## What you have to do
Where in the material does the word "Buffet" appear? Copy each line that has it.

## Supplied records
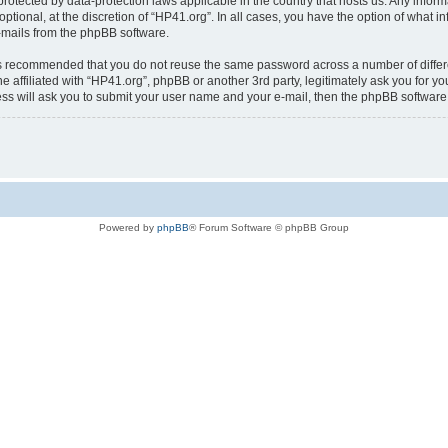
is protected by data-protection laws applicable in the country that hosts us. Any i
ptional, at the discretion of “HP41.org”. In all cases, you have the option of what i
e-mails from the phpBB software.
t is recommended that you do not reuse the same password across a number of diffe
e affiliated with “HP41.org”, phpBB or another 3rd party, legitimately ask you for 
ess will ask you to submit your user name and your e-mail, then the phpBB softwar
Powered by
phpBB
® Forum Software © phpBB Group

---

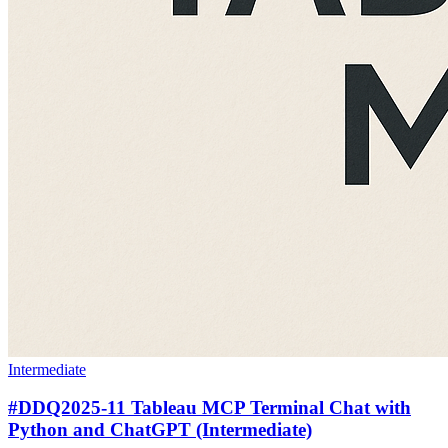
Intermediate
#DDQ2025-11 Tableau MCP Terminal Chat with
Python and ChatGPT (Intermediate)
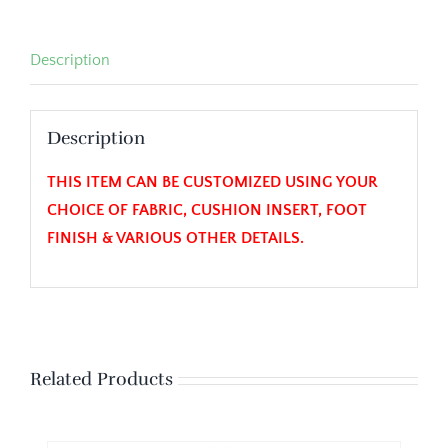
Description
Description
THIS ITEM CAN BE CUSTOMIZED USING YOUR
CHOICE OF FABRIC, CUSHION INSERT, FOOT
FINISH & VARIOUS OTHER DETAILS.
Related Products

--

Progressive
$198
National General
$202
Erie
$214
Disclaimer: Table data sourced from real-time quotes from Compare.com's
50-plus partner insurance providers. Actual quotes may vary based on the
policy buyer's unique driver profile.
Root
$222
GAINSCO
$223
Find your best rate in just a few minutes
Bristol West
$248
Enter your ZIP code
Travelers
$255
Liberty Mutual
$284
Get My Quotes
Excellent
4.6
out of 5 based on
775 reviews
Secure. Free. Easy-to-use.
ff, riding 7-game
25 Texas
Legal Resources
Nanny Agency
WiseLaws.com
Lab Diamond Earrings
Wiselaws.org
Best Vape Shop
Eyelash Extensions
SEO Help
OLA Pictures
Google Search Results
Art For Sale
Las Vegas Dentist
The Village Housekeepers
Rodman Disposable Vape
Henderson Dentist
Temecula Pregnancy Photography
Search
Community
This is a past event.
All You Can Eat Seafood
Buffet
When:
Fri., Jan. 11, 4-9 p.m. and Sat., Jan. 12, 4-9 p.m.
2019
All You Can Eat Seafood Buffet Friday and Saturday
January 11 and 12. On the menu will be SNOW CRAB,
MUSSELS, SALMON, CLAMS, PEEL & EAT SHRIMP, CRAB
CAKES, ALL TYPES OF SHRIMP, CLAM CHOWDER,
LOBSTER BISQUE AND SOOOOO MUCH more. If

## Response area
Buffet
All You Can Eat Seafood Buffet Friday and Saturday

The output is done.